Tunisia sees unprecedented low turnout in controversial elections

Only 8.8 percent of Tunisian voters have cast ballots in parliamentary elections, authorities announced, after most political parties boycotted the vote as a charade.

Opposition parties — including the Salvation Front coalition that the popular Ennahda party is part of — boycotted Saturday’s polls because they say the vote is part of President Kais Saied’s efforts to consolidate power.

After the polls closed at 1700 GMT (6 pm local), the voter turnout appeared lower than in previous legislative elections in 2014 and 2019, as only 8.8% of Tunisians cast ballots, according to provisional figures.

Salvation Front called for President Saied to quit office, saying he had lost his legitimacy after a low turnout.

Reporters observed deserted polling stations during Saturday’s balloting — although they also saw people queuing outside several polling places around the capital, Tunis.

“It’s really a stretch to call what occurred today an election,” said Saida Ounissi, a former member of the parliament that the president dissolved in March after years of political deadlock and economic stagnation.

Ounissi, who also served as minister and was elected in two previous elections to the legislature on the Ennahda party list, acknowledged that she was “a bit bitter” at the political situation as the country faced an unprecedented financial crisis, the Covid-19 pandemic and the fallout from the war in Ukraine.
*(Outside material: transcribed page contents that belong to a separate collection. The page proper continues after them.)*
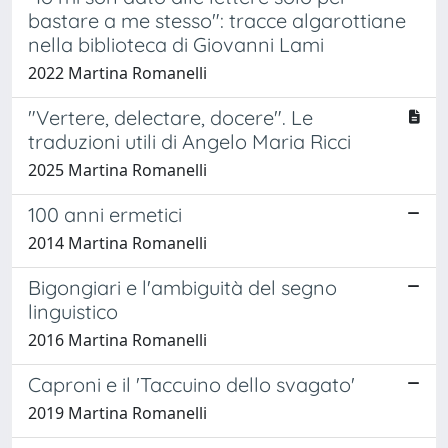
bastare a me stesso": tracce algarottiane
nella biblioteca di Giovanni Lami
2022 Martina Romanelli
"Vertere, delectare, docere". Le
traduzioni utili di Angelo Maria Ricci
2025 Martina Romanelli
100 anni ermetici
2014 Martina Romanelli
Bigongiari e l'ambiguità del segno
linguistico
2016 Martina Romanelli
Caproni e il 'Taccuino dello svagato'
2019 Martina Romanelli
“People were very angry at the parliament because of the deteriorating economy that is due to various crises, and the president capitalised on that anger to crush the parliament, stifle democracy and seize more power,” Ounissi said.

Broad executive powers

Parliament last met in July 2021. Since then, Saied, who was elected in 2019 and still enjoys the backing of more than half of the electorate, has also curbed the independence of the judiciary and weakened parliament’s powers.

In a referendum in July, Tunisians approved a constitution that hands broad executive powers to the president. Saied, who spearheaded the project and wrote the text himself, made full use of the mandate in September, changing the electoral law to diminish the role of political parties.

The new law reduces the number of members of the lower house of parliament from 217 to 161, who are now to be elected directly instead of via a party list. And lawmakers who “do not fulfil their roles” can be removed if 10 percent of their constituents lodge a formal request.

Only 127 women are among the 1,055 candidates running in Saturday’s election.

Saied’s critics accuse him of endangering the democratic process. But many others believe that scrapping the party lists puts individuals ahead of political parties and will improve elected officials’ accountability.

Many are exasperated with political elites, welcome the president’s political reforms and see the vote for a new parliament as a chance to solve their dire economic crisis.

The vote comes on the 12th anniversary of the event that sparked the Arab Spring — when a Tunisian fruit vendor, Mohamed Bouazizi, set himself on fire because of the dire economic situation under the long-time rule of Zine el Abidine Ben Ali.

Bouazizi died weeks later. His act of desperation prompted protests that led to Ben Ali’s ouster and provoked similar uprisings around the Arab world.